Test Tiers (auto-categorized by directory)
No manual @pytest.mark needed — directory location determines tier.
tests/
├── regression/
│ ├── smoke/ # Tier 0: Critical path (<5s) — CI GATE
│ ├── regression/ # Tier 1: Feature protection (<30s)
│ ├── extended/ # Tier 2: Deep validation (<5min)
│ └── progression/ # Tier 3: Forward-looking tests (next milestone)
├── unit/ # Isolated functions (<1s each)
├── integration/ # Multi-component workflows (<30s)
├── genai/ # LLM-as-judge (opt-in via --genai flag)
└── archived/ # Excluded from runs
Where to put a new test:
- Protecting a released critical path? →
regression/smoke/ - Protecting a released feature? →
regression/regression/ - Testing a pure function? →
unit/ - Testing component interaction? →
integration/ - Checking doc↔code drift? →
genai/
Run commands:
pytest -m smoke # CI gate
pytest -m "smoke or regression" # Feature protection
pytest tests/genai/ --genai # GenAI validation (opt-in)
GenAI Test Infrastructure
# tests/genai/conftest.py provides two fixtures:
# - genai: Gemini Flash via OpenRouter (cheap, fast)
# - genai_smart: Haiku 4.5 via OpenRouter (complex reasoning)
# Requires: OPENROUTER_API_KEY env var + --genai pytest flag
# Cost: ~$0.02 per full run with 24h response caching
Scaffold for any repo: /scaffold-genai-uat generates the full tests/genai/ setup with portable client, universal tests, and project-specific congruence tests auto-discovered by GenAI.
What to Test vs What Not To
| Test This | With This | Not This |
|---|---|---|
| Pure Python functions | Unit tests | — |
| Component interactions | Integration tests | — |
| Doc ↔ code alignment | GenAI congruence | Hardcoded string matching |
| Two configs in sync | Cross-validation | Hardcoded intermediary list |
| Component existence | Structural (glob) | Hardcoded counts |
| FORBIDDEN list sync | GenAI congruence | Manual comparison |
| Security posture | GenAI judge | Regex scanning |
| Config structure | Structural | Config values |
| Agent output quality | GenAI judge | Output string matching |
Hard Rules
- 100% pass rate required — ALL tests must pass, 0 failures.
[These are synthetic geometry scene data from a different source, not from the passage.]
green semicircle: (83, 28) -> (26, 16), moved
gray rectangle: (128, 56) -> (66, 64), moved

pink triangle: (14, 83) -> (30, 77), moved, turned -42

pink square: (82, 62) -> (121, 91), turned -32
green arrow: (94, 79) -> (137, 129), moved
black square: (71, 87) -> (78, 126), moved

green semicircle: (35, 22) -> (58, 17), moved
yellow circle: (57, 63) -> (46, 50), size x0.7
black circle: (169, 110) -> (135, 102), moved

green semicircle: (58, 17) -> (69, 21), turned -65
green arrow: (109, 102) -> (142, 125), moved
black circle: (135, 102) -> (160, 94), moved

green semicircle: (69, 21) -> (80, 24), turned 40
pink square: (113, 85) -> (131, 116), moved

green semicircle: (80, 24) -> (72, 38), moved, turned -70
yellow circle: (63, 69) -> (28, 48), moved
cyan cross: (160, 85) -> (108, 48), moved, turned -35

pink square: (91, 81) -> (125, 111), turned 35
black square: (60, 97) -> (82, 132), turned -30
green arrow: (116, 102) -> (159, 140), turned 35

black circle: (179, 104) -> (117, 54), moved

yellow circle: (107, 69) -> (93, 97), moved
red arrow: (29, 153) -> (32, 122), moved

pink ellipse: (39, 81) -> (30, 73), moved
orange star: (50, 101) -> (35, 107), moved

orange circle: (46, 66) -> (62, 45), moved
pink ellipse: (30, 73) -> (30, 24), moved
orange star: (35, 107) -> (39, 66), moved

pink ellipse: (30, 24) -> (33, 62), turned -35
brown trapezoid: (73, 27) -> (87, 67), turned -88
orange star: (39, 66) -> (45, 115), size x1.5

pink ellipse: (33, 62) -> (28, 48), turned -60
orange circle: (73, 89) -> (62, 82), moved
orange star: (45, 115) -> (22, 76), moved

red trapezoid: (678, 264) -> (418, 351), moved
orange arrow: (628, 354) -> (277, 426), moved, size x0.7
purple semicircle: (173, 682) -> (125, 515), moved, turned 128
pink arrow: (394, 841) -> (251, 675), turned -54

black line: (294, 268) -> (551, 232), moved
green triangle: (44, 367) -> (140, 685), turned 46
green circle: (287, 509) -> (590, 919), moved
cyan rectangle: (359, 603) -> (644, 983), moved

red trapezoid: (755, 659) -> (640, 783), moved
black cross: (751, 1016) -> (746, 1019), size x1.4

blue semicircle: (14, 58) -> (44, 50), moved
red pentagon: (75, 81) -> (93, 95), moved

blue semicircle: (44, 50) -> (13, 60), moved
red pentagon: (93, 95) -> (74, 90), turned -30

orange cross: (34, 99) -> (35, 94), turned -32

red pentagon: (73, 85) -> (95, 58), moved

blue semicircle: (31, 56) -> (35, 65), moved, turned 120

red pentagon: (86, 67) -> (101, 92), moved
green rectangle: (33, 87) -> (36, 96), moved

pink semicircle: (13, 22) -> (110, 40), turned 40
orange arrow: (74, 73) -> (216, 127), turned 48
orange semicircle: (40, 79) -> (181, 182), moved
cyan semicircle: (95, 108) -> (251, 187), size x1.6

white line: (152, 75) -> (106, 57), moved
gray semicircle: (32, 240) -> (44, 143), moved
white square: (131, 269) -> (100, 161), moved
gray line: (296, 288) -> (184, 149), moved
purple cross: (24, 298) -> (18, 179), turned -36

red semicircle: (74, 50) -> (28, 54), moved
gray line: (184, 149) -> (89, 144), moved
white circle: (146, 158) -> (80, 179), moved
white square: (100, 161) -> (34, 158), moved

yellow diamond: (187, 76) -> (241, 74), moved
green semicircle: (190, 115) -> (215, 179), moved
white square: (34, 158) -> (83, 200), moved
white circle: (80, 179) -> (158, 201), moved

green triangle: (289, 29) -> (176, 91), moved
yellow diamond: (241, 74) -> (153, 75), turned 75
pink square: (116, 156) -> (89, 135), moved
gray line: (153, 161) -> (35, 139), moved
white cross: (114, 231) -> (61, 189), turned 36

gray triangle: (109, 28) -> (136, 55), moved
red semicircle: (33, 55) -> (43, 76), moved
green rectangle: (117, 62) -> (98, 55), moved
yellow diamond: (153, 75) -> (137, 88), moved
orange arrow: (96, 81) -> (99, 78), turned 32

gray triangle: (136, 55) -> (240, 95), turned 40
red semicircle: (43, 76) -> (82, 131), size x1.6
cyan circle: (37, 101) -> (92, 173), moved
Coverage targets are separate.
- Specification-driven — tests define the contract; implementation satisfies it.
- 0 new skips —
@pytest.mark.skipis forbidden for new code. Fix it or adjust expectations. - Regression test for every bug fix — named
test_regression_issue_NNN_description. - No test is better than a flaky test — if it fails randomly, fix or delete it.
- GenAI tests are opt-in —
--genaiflag required, no surprise API costs. - Property over example — prefer
hypothesisinvariants over hardcoded input/output pairs where applicable.